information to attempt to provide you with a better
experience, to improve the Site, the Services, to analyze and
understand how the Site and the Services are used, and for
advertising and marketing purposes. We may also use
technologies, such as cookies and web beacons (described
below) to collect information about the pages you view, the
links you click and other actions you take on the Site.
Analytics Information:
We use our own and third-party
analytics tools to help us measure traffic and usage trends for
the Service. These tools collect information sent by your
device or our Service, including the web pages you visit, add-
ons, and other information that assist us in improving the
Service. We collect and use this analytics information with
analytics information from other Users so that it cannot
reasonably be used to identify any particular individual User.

#####

* **Activity**
Every line of the material above must be set down again exactly.

* **Response area**
information to attempt to provide you with a better
experience, to improve the Site, the Services, to analyze and
understand how the Site and the Services are used, and for
advertising and marketing purposes. We may also use
technologies, such as cookies and web beacons (described
below) to collect information about the pages you view, the
links you click and other actions you take on the Site.
Analytics Information:
We use our own and third-party
analytics tools to help us measure traffic and usage trends for
the Service. These tools collect information sent by your
device or our Service, including the web pages you visit, add-
ons, and other information that assist us in improving the
Service. We collect and use this analytics information with
analytics information from other Users so that it cannot
reasonably be used to identify any particular individual User.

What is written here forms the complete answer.